*** Opening ENTRIES PROVIDED ***

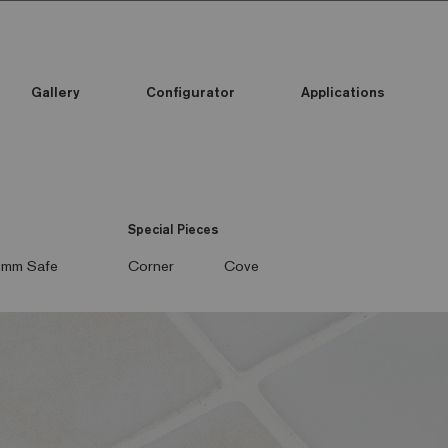
Gallery
Configurator
Applications
Special Pieces
mm Safe
Corner
Cove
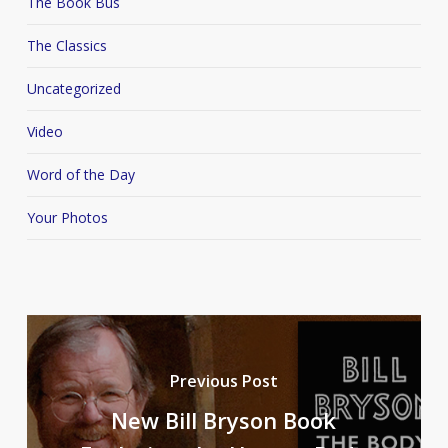
The Book Bus
The Classics
Uncategorized
Video
Word of the Day
Your Photos
Previous Post
New Bill Bryson Book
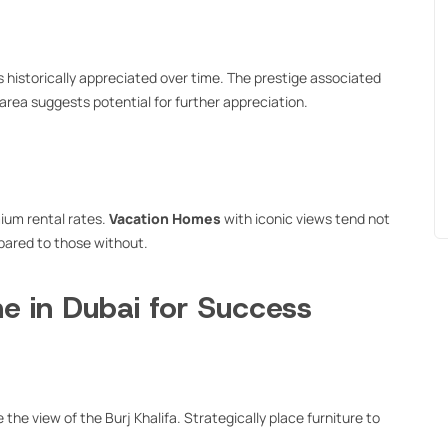
 historically appreciated over time. The prestige associated
area suggests potential for further appreciation.
ium rental rates.
Vacation Homes
with iconic views tend not
mpared to those without.
e in Dubai for Success
the view of the Burj Khalifa. Strategically place furniture to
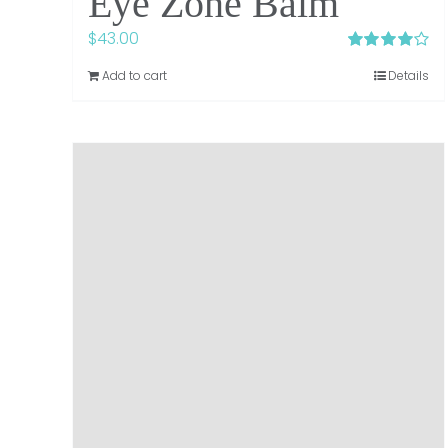
Eye Zone Balm
$
43.00
Rated
4.00
Add to cart
Details
out of 5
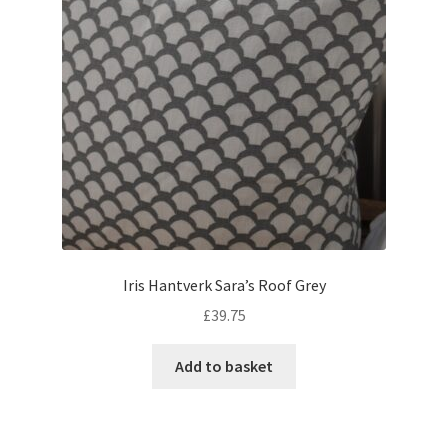
Iris Hantverk Sara’s Roof Grey
£
39.75
Add to basket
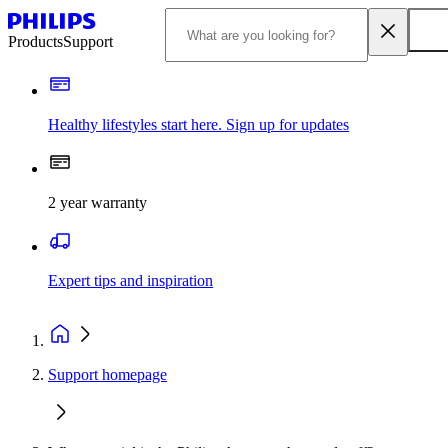
Products
Support
Healthy lifestyles start here. Sign up for updates
2 year warranty
Expert tips and inspiration
Support homepage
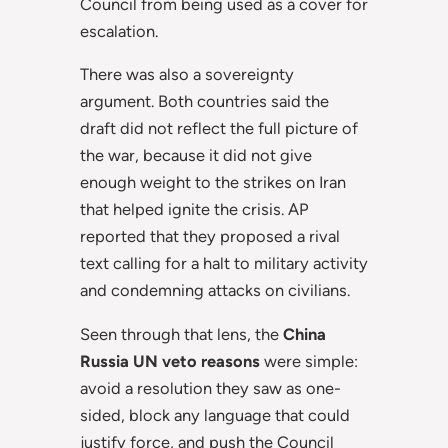
Council from being used as a cover for
escalation.
There was also a sovereignty
argument. Both countries said the
draft did not reflect the full picture of
the war, because it did not give
enough weight to the strikes on Iran
that helped ignite the crisis. AP
reported that they proposed a rival
text calling for a halt to military activity
and condemning attacks on civilians.
Seen through that lens, the
China
Russia UN veto reasons
were simple:
avoid a resolution they saw as one-
sided, block any language that could
justify force, and push the Council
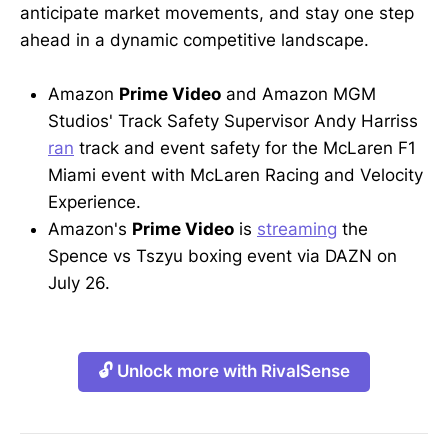
anticipate market movements, and stay one step
ahead in a dynamic competitive landscape.
Amazon
Prime Video
and Amazon MGM
Studios' Track Safety Supervisor Andy Harriss
ran
track and event safety for the McLaren F1
Miami event with McLaren Racing and Velocity
Experience.
Amazon's
Prime Video
is
streaming
the
Spence vs Tszyu boxing event via DAZN on
July 26.
🔓 Unlock more with RivalSense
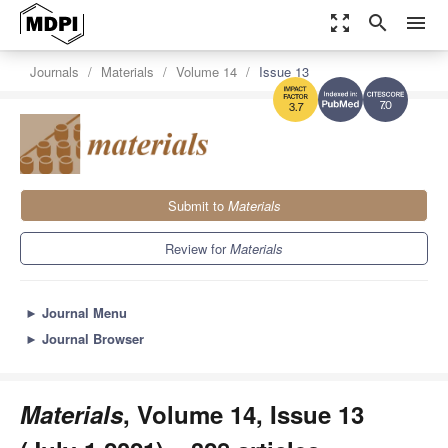
zoom_out_map
search
menu
Journals
Materials
Volume 14
Issue 13
7.0
3.7
Submit to
Materials
Review for
Materials
►
Journal Menu
►
Journal Browser
Materials
, Volume 14, Issue 13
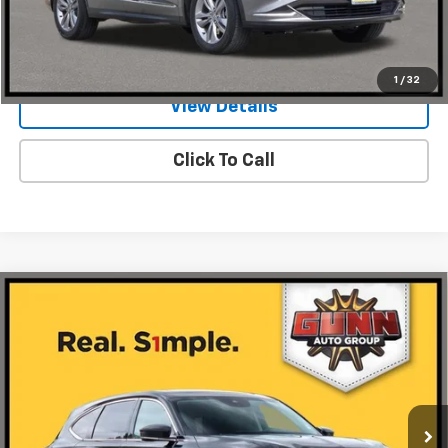
Value Your Trade
1
/
32
View Details
Click To Call
Compare Vehicle
Used
2024
Acura MDX
SH-AWD With
$41,885
Technology Package
ONE SIMPLE PRICE
Gunn Acura
VIN:
5J8YE1H48RL014260
Stock:
A26596A
Model:
YE1H4RKNW
50,974 mi
Ext.
Int.
Less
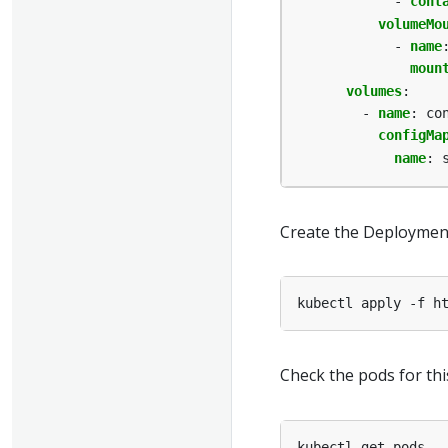
- 
cont
volumeMo
- 
name
moun
volumes
:
- 
name
:
co
configMa
name
:
Create the Deploymen
Check the pods for th
kubectl get pods -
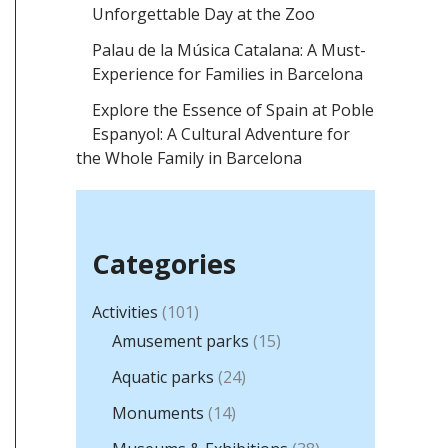
h
Unforgettable Day at the Zoo
f
Palau de la Música Catalana: A Must-
o
Experience for Families in Barcelona
r
Explore the Essence of Spain at Poble
Espanyol: A Cultural Adventure for
:
the Whole Family in Barcelona
Categories
Activities
(101)
Amusement parks
(15)
Aquatic parks
(24)
Monuments
(14)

*** Closing ENTRIES PROVIDED ***

- _EXERCISE BRIEF_
In the data above, find each line that has the word "McLaren" and copy it out.

- _FINISHED TASK_
track and event safety for the McLaren F1
Miami event with McLaren Racing and Velocity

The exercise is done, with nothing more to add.